Rets - A pergunta escolhida lhe parece ideal?

Denis Mizne - Sim, pois é neutra. O problema da outra proposta [“O comércio de armas de fogo e munição deve ser proibido aos cidadãos para sua defesa e de seus bens?"] é a indução da resposta. É o mesmo que eu defender a proposta “o comércio de armas deve ser proibido, pois milhares de brasileiros morrem baleados por ano”, por exemplo. O ideal é a pergunta estimular o debate público.

Rets - Se o referendo for aprovado, você teme a propaganda dos que são favoráveis à comercialização de armas?

Denis Mizne - Sim, acho que há uma grande probabilidade de isso acontecer e, mais ainda, de haver um falso debate. O ideal é que somente especialistas opinassem se essa é ou não uma boa medida. Mas o que veremos são ONGs e Secretarias de Segurança defendendo o “sim” e pessoas interessadas no comércio defendendo o “não”. Esses vão utilizar argumentos relacionados, como a geração de empregos, para tirar o foco da questão. A tendência é que se dê espaço igual a ambos.

Só espero que haja controle pelo TSE para haver justiça e não surjam problemas, como alteração de estatísticas.

Rets - Haverá propaganda televisiva?

Denis Mizne - Isso ainda está sendo discutido pelo TSE. A princípio funcionaria como o plebiscito sobre forma de governo. Se um partido tiver uma posição tomada em relação ao assunto, faz propaganda nesse sentido. Caso contrário, deixa cada representante opinar livremente.

Rets - Você já disse acreditar na força da propaganda dos favoráveis à comercialização de armas. Há alguma estratégia para responder a isso?

Denis Mizne - Pretendemos fortalecer os comitês estaduais de desarmamento, além de melhorar a qualidade da informação fornecida sobre essa questão e da promoção de campanhas de TV, tudo isso na medida do possível. Precisamos ver, porém, o problema de cada estado de forma isolada. Na verdade, gostaria que cada cidade tivesse um comitê pró-desarmamento.

Rets - Mesmo que a população escolha a proibição da venda de armas, ainda haverá muito armamento espalhado pelo país. O que fazer com elas?

Denis Mizne - Esse é um dilema. Precisamos reduzir o estoque de armas no Brasil e isso pode ser feito por meio de campanhas de devolução e do aumento da repressão policial ao porte de armas. A maioria das armas apreendidas no Brasil é fabricada aqui mesmo, ou seja, elas fazem parte do comércio legal. Precisamos diminuir o acesso a esse comércio.

Além disso, precisamos aumentar a conscientização, lembrando que carregar arma não registrada é ilegal.
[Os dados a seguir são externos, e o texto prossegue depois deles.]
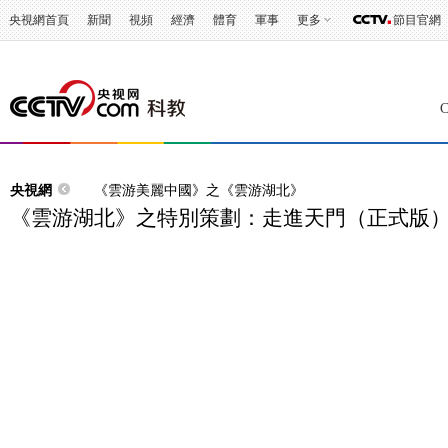
央視網首頁
新聞
視頻
經濟
體育
軍事
更多
節目官網
央視網
《雲游美麗中國》之《雲游湖北》
《雲游湖北》之特別策劃：走進天門（正式版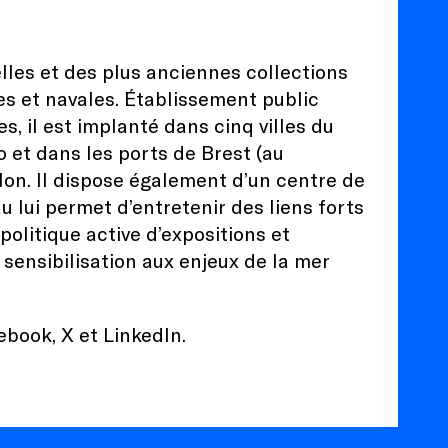
lles et des plus anciennes collections
s et navales. Établissement public
s, il est implanté dans cinq villes du
ro et dans les ports de Brest (au
ulon. Il dispose également d’un centre de
 lui permet d’entretenir des liens forts
olitique active d’expositions et
 sensibilisation aux enjeux de la mer
ebook
,
X
et
LinkedIn
.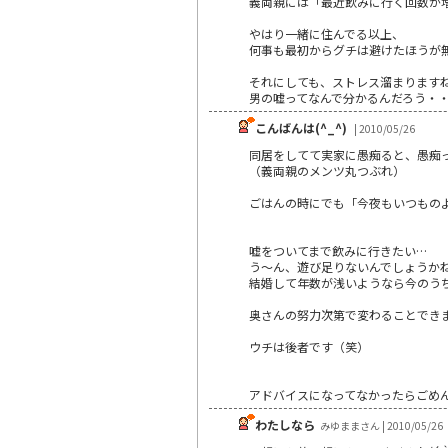
義両親には「最近飲みに行く回数が
やはり一緒に住んでる以上、
何事も最初からグチは避けたほうが
それにしても、ストレス溜まります
男の嘘ってなんで分かるんだろう・
こんばんは(^_^)
| 2010/05/26
同居をしてて実家に愚痴ると、愚痴
（義両親のメンツ丸つぶれ）
ごはんの時にでも「今夜もいつもの
嘘をついてまで飲みに行きたい…
う～ん、遊び足りないんでしょうか
結婚して年数が浅いようなら今のう
奥さんの努力次第で変わることでき
ウチは後者です（笑）
アドバイスになってなかったらごめんなさい
わたしなら
みゆままさん | 2010/05/26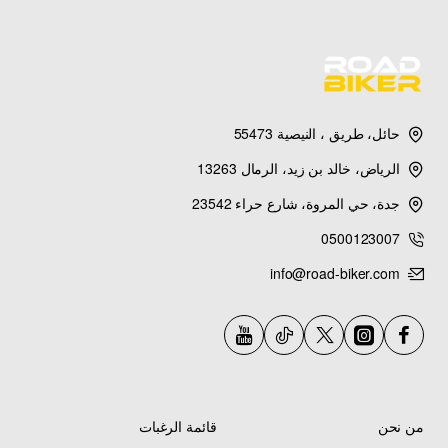
حائل، طريق ، النيصية 55473
الرياض، خالد بن زيد، الرمال 13263
جدة، حي المروة، شارع حراء 23542
0500123007
info@road-biker.com
من نحن
قائمة الرغبات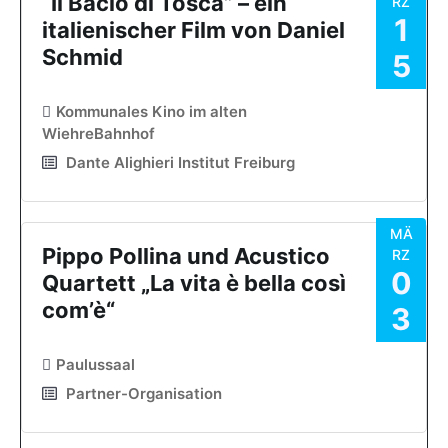
“Il Bacio di Tosca” – ein
RZ
1
italienischer Film von Daniel
Schmid
5
Kommunales Kino im alten
WiehreBahnhof
Dante Alighieri Institut Freiburg
MÄ
Pippo Pollina und Acustico
RZ
0
Quartett „La vita è bella così
com’è“
3
Paulussaal
Partner-Organisation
Logo, quem tiver uma precisa legalizar e, para isso, precisa fazer testes psicológicos, entre outros, e renová-los a cada dois anos, além de mostrar qual é a necessidade de se ter um revólver em casa. Quem não faz isso precisa saber que está cometendo um crime. Ou seja, precisa aproveitar para entregar as armas e receber sua indenização enquanto a campanha do governo existir.

Rets - Com a proibição, é possível que o contrabando de armas cresça ainda mais. Como resolver esse problema?

Denis Mizne - Esse é outro ponto problemático. As armas contrabandeadas são, em sua maioria, brasileiras. Somos vice-líderes americanos nesse item, perdendo apenas para os EUA. Produzimos mercadorias que saem do país legalmente e voltam ilegalmente. Há uma campanha internacional que tenta diminuir esse problema, comandada pela Anistia Internacional e pela Oxfam. O Paraguai, por exemplo, com seus seis milhões de habitantes, não tem como consumir a quantidade de armas que compra. Mas ele já mudou sua legislação.

Estamos preocupados e precisamos intensificar o controle. É hipocrisia proibir armas internamente e continuar a exportá-las e importá-las.